The rain had arrived while we slept and when we woke the cold, clinging drizzle looked to have set in for the day, so before we made off for the Hoh rainforest I bought a cheap raincoat from a store in  the small  Washington town of Forks.

The Cullen House, Forks, WA

The Cullen House, Forks, WA

Helen was fussier and, not finding a coat absolutely to her liking,  had decided it mightn’t really be necessary to wear one after all, although the low grey clouds gave no hint of thinning and we were bound for a hike in a rainforest.

By the time we made it to the Hoh it was obvious that the rain was only going to get heavier and that if we were going to hike into the trees Helen would need some sort of protection from the downpour, so we stopped at a small store just outside the entrance to the Park. Inside it was warm, dry and packed full of everything a hiker might need – waterproof coats and leggings, boots, food, sweets, drinks and bear bells to frighten away the black bears.

In the Hoh Forest

In the Hoh Forest

Helen had been given a bear bell before we left the UK by a friend who had lived in Canada, where there are bears a-plenty, but I had scoffed at the idea and refused to pack it. Although two black bears had run right past our picnic in the Appalachians a few years previously, such a close encounter was very rare; and though there are bears in the Hoh, we were unlikely to run across them. Back home I had imagined the worst thing would be the embarrassment of being an obvious hiking novice, tinkling noisily along a trail to the annoyance of other more seasoned walkers trying to enjoy the peace and solitude of the great outdoors.

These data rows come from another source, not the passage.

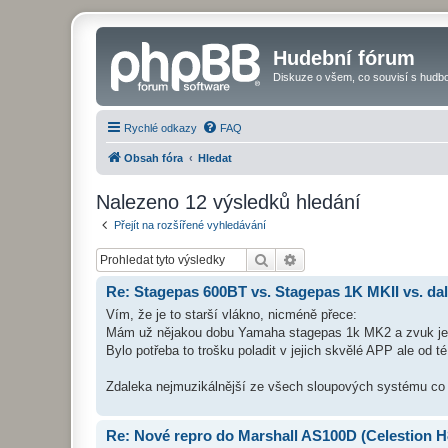
Hudební fórum
Diskuze o všem, co souvisí s hudbo
Rychlé odkazy
FAQ
Obsah fóra
Hledat
Nalezeno 12 výsledků hledání
Přejít na rozšířené vyhledávání
Hledat
Pokročilé hledání
Re: Stagepas 600BT vs. Stagepas 1K MKII vs. d
Vím, že je to starší vlákno, nicméně přece:
Mám už nějakou dobu Yamaha stagepas 1k MK2 a zvuk je
Bylo potřeba to trošku poladit v jejich skvělé APP ale od 
Zdaleka nejmuzikálnější ze všech sloupových systému co 
Re: Nové repro do Marshall AS100D (Celestion H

I had reconsidered the bear bell question a week before when we hiked in Yellowstone. Some other hikers, I was alarmed to see,  sported bear  bells on their backpacks as though they were the most natural and necessary part of a hiker’s equipment.  As we climbed a high, winding trail above the steaming springs and geysers, along a path thickly hemmed in by conifers that reduced visibility and offered easy cover to any large, dangerous animal I wondered if a bell mightn’t have been handy after all.  But although bells are sold at the ranger stations in the parks, authorities seem to be divided on their advisability, some warning that to an old, arthritic and hungry grizzly, a bear-bell might be nothing other than an al-fresco dinner gong.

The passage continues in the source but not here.